History and Types of Hybrid Bikes

From the moment first bicycles appeared on the European market in second half of 19th century, people strived not only to create highly specialized models that will be used in specific situations (such as racing, commutes on road, long trips, all-terrain drive, cargo transport), but also models that can be used in any situations. These bicycle designs are primarily used as road bicycles but are fully capable to go off the road or be easily managed by casual rides, children, regular commuters or anyone else. The defining characteristic of hybrid bicycles is their versatility, which can be noticed in their design as they avoid features that would push them too much in the direction of mountain bikes, racing bicycles, BMX’s or other types of bicycles that require very specific approach to their design.

Picture Of Sport Bicycle

In general principle, the most important characteristic of hybrid bicycles is their focus on being comfortable. This is achieved by taking all the best features from other bicycles and arranging them in several styles that are all commonly called as hybrid bikes. Most commonly, this includes lightweight frames, thinner wheels, support for multiple gears, straight handlebars, thinner wheels without grooves for off-road surfaces, cargo-carrying accessories and mounting points, water bottle, and more.

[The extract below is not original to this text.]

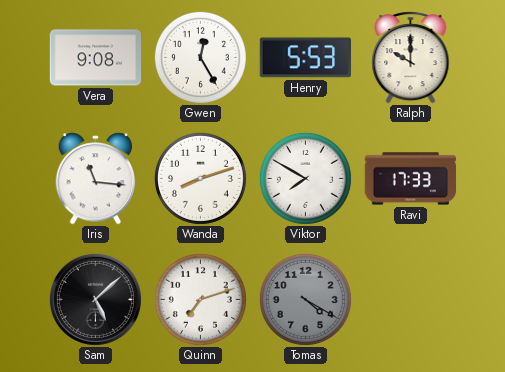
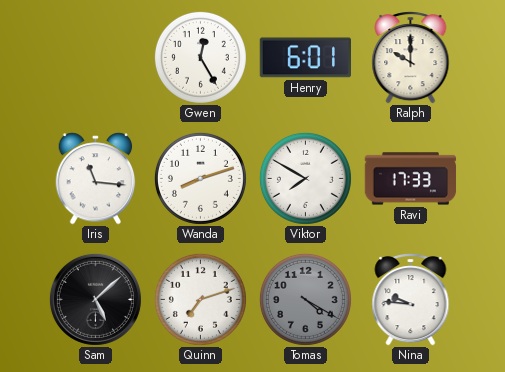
Vera: 9:08 -> none
Henry: 5:53 -> 6:01
Nina: none -> 9:46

The five most popular sub-types of hybrid bicycles are:

Picture Of Racing Bikes
  • Trekking bike – “Lite” version of mountain bike bicycle that is intended to be used on paved surfaces. Often accessorized with pannier rack, lights, more comfortable seat, mudguards and more.
  • Cross bike – All-in-one bicycle that is slimmed down a bit so that it can be used in smaller sport/touring competitions on both paved and lightly rougher surfaces. It has reinforced brakes, tires and lighter frame, but still retains “casual” touch.
  • Commuter bike – Hybrid bicycle designed for longer bicycle commutes, with often with full fenders, carrier rack, and a frame that supports mounting racks for additional baskets of panniers.
  • City bike – While commuter bike is focused on longer trips, City bike is optimized for shorter trips in urban environment. It has design similar of those of mountain bike, but with more focus on ease of use, comfort, proper visual identification (lights, reflective surfaces). Many have fenders for protection in rainy conditions, but most does not have active suspension.
  • Comfort bike – The most simple to use hybrid bicycles that are used for trips on very small distances, usually for shopping and visiting nearby places. Almost none of them have active suspension, seat suspension or any other “advanced” accessory.